►
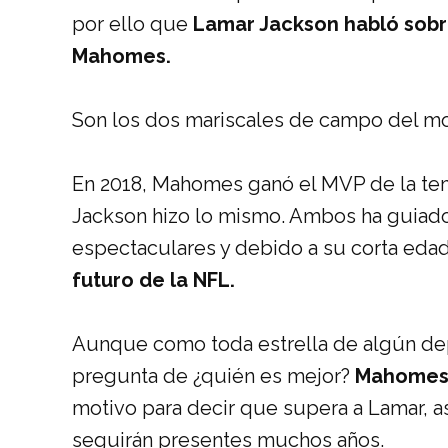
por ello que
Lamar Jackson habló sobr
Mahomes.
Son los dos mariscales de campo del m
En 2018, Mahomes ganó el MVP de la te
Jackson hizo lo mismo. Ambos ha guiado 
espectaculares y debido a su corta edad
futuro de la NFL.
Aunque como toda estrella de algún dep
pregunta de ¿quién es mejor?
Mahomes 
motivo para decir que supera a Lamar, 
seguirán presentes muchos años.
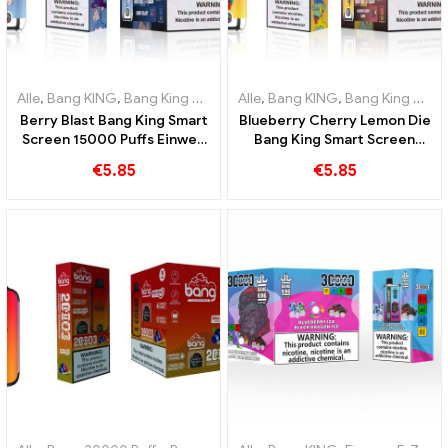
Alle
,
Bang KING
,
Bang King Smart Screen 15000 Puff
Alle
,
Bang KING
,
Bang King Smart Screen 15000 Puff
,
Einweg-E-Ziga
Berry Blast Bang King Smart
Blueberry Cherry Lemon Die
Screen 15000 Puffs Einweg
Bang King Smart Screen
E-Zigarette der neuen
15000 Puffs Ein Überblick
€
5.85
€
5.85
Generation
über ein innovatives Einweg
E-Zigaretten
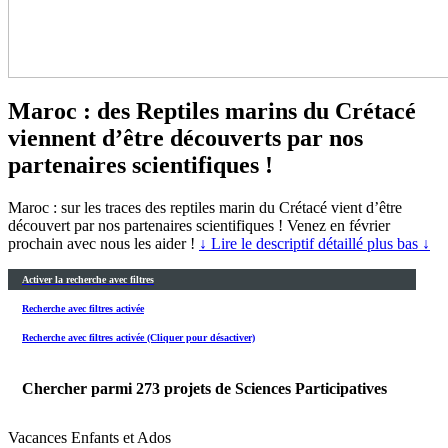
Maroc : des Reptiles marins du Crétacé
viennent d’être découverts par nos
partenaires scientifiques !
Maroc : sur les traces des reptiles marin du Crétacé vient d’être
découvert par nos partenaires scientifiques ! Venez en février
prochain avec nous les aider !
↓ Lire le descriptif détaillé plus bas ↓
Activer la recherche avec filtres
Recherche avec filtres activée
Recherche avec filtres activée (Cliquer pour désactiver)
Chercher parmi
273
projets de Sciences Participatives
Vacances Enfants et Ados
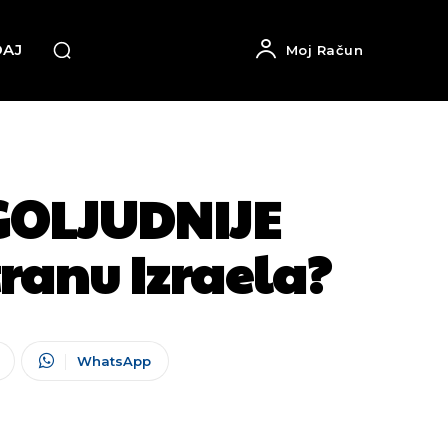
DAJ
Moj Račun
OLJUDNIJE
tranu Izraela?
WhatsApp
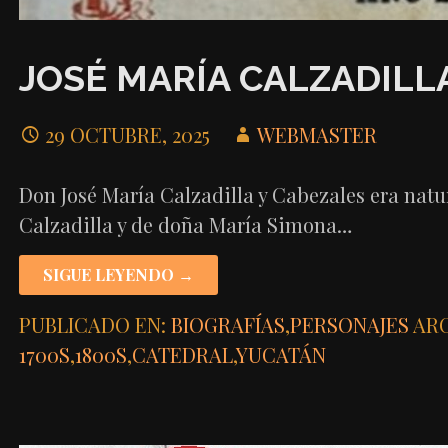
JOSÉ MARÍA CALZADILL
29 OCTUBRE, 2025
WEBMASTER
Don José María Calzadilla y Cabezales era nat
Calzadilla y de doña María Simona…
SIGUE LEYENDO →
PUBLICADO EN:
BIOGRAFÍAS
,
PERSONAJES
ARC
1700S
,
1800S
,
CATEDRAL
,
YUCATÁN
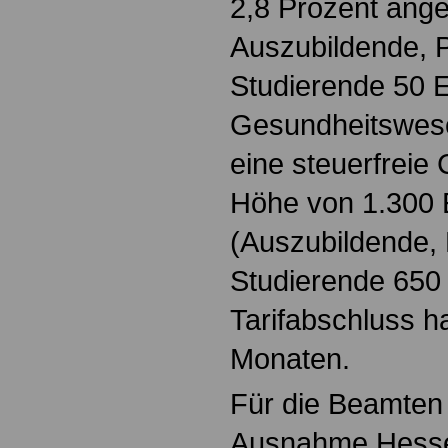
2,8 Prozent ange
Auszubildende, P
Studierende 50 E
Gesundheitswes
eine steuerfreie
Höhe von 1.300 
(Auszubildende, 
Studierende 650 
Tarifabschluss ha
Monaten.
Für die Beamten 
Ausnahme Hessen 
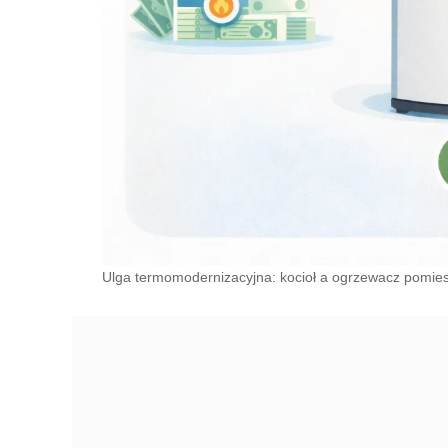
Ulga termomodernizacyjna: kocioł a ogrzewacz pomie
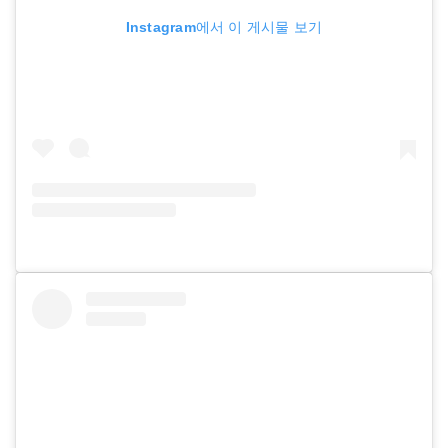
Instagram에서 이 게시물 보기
◄
►
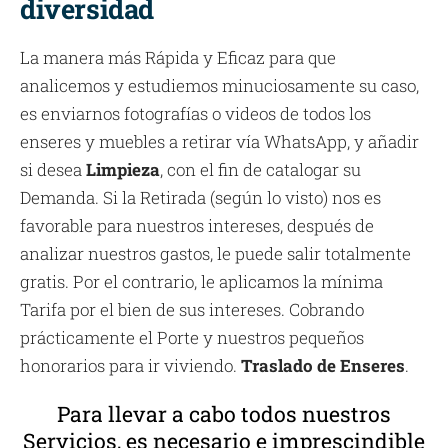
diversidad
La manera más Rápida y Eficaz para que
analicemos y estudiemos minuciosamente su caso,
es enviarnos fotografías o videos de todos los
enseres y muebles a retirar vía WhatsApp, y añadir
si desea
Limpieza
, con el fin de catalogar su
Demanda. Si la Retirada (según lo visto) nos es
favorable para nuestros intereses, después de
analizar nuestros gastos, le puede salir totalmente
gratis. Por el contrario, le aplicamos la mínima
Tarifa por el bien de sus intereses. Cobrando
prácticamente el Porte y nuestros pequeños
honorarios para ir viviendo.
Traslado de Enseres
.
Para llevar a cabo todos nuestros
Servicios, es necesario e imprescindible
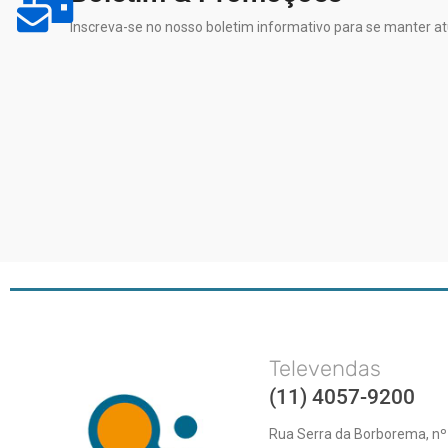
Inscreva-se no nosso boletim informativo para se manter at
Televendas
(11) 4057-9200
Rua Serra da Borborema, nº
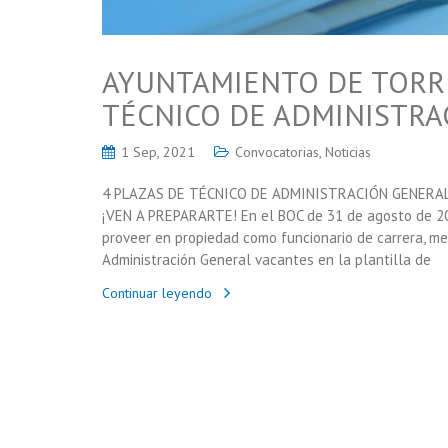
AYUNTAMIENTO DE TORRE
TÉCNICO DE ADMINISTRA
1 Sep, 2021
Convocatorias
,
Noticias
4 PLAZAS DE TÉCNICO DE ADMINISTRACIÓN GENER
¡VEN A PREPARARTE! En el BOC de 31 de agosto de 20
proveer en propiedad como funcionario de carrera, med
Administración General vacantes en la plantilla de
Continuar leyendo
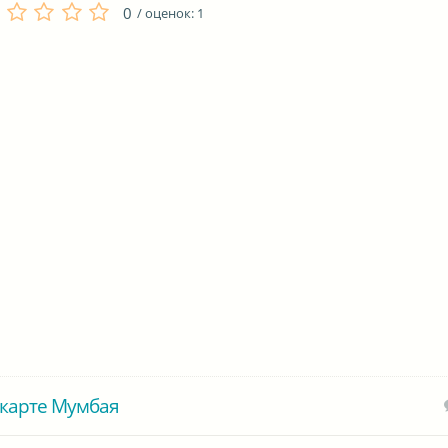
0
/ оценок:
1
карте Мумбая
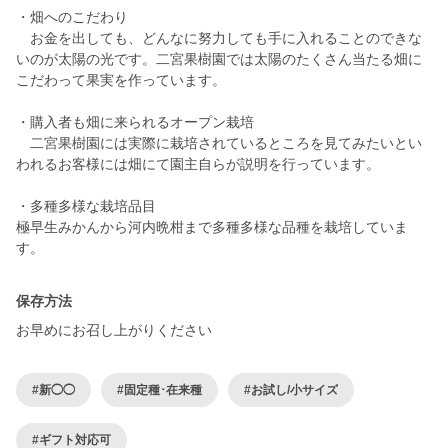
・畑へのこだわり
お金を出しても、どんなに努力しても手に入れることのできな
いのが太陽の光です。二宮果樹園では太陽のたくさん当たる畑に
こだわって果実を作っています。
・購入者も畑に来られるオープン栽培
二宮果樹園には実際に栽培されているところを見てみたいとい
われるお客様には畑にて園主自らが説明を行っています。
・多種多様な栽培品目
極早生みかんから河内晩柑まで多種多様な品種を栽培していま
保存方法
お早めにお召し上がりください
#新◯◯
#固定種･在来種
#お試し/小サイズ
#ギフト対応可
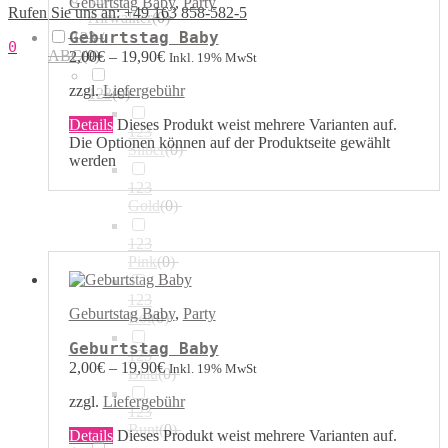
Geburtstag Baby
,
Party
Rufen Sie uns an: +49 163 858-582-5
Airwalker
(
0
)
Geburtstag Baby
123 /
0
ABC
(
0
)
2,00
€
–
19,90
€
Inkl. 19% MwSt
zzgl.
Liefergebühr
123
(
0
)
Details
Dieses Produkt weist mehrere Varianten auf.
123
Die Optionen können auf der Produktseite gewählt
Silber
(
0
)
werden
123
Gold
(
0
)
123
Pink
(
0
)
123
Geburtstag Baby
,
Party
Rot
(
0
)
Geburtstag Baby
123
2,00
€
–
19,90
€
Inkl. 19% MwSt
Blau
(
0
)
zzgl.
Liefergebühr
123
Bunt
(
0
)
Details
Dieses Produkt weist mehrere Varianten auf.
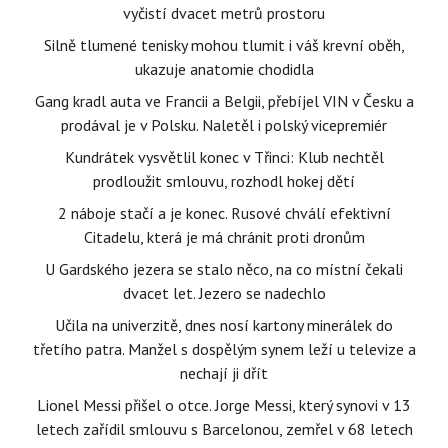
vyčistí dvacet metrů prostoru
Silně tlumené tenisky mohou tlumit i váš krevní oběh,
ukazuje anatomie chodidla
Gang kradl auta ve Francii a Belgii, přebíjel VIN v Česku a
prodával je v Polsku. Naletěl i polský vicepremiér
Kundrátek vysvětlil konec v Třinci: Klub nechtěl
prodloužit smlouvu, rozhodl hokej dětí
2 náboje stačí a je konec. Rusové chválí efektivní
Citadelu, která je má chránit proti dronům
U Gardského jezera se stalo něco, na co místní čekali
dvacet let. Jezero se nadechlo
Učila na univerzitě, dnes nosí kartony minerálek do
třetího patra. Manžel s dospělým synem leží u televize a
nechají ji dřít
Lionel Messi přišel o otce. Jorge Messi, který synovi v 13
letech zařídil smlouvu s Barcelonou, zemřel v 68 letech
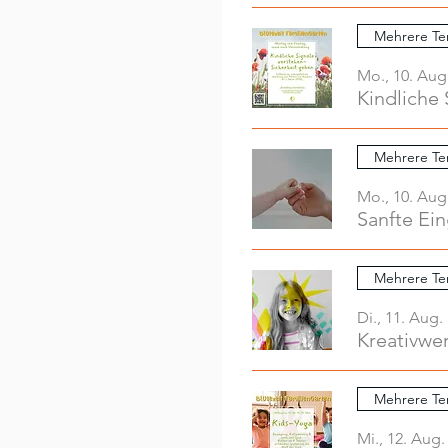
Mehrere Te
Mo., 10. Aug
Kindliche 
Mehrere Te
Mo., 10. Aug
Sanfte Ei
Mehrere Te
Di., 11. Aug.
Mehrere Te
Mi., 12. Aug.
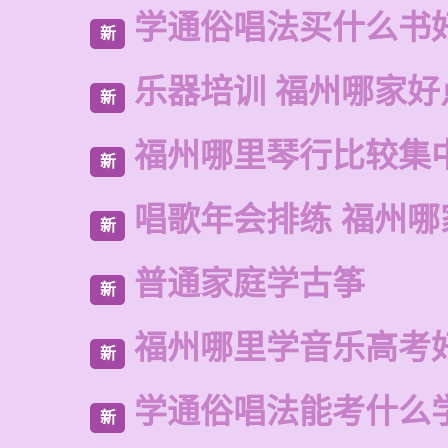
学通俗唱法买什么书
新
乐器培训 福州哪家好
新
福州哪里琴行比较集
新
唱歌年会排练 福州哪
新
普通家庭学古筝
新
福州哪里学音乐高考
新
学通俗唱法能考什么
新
◄
►
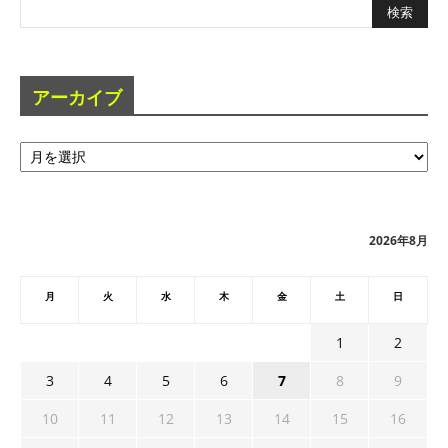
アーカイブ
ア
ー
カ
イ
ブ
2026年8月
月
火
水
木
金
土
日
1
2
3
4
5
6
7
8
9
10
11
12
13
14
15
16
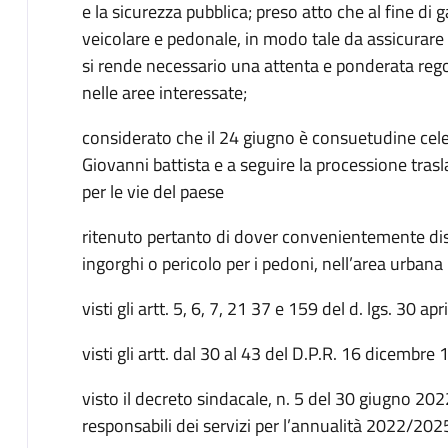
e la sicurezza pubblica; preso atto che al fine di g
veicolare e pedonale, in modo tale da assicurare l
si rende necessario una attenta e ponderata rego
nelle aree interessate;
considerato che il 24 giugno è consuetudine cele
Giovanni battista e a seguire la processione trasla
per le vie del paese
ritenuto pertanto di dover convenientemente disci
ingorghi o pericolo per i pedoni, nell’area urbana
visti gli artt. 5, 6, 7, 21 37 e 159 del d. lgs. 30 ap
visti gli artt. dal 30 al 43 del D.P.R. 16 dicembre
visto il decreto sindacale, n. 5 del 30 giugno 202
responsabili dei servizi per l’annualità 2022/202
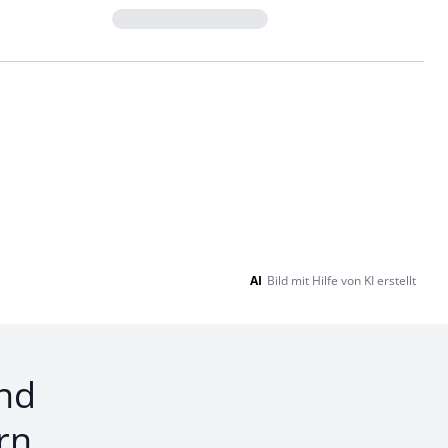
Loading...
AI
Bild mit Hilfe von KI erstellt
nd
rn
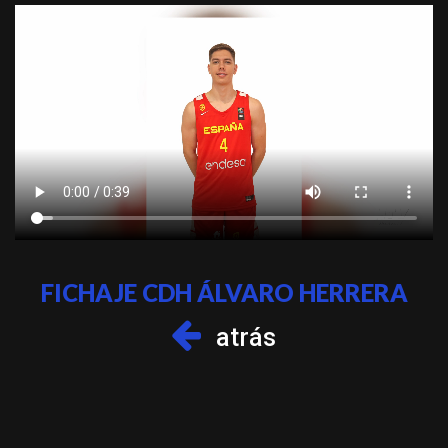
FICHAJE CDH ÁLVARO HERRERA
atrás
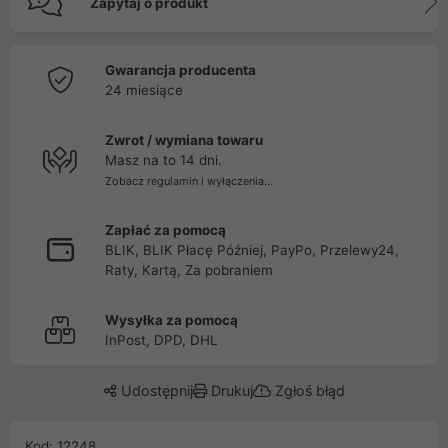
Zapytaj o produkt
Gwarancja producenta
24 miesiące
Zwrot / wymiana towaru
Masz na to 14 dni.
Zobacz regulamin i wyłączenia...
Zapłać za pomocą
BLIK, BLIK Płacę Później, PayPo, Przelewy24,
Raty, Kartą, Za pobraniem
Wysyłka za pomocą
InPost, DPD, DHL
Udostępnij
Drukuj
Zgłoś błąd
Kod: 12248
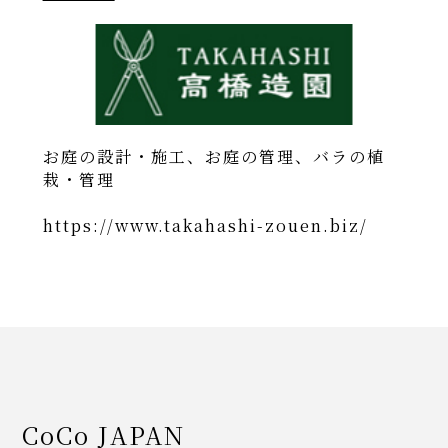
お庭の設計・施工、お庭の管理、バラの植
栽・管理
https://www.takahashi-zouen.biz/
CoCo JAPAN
◄
Work request: Say how many lines of the records contain the word "todos", and give no other output.

Answer for the task: 2